======== Given records ========
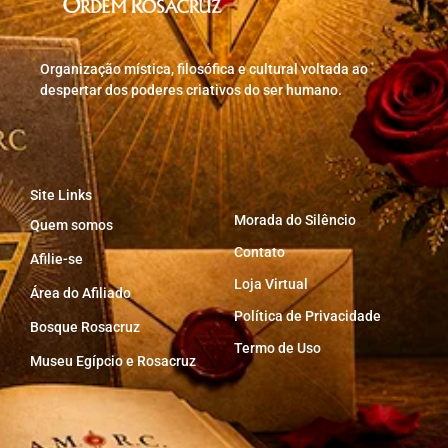
Organização mística, filosófica e cultural voltada ao
despertar dos poderes criativos do ser humano.
Site Links
Morada do Silêncio
Quem somos
Contato
Afilie-se
Loja Virtual
Área do Afiliado
Política de Privacidade
Bosque Rosacruz
Termo de Uso
Museu Egípcio e Rosacruz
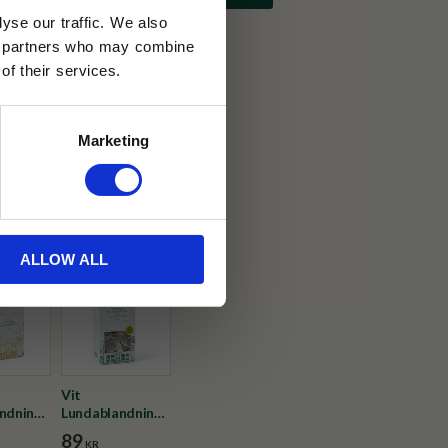
yse our traffic. We also
ics partners who may combine
of their services.
30 dagar
Marketing
ällning
et Java
ALLOW ALL
Vit
ndning
Lundablandning
urk 70g
vitt te tepåsar
89
KR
========
To do => An exact copy of every record above is required, with all pictures omitted.

Exercise solution =>
Organização mística, filosófica e cultural voltada ao
despertar dos poderes criativos do ser humano.
Site Links
Morada do Silêncio
Quem somos
Contato
Afilie-se
Loja Virtual
Área do Afiliado
Política de Privacidade
Bosque Rosacruz
Termo de Uso
Museu Egípcio e Rosacruz
yse our traffic. We also
ics partners who may combine
of their services.
30 dagar
Marketing
ällning
et Java
ALLOW ALL
Vit
ndning
Lundablandning
urk 70g
vitt te tepåsar
89
KR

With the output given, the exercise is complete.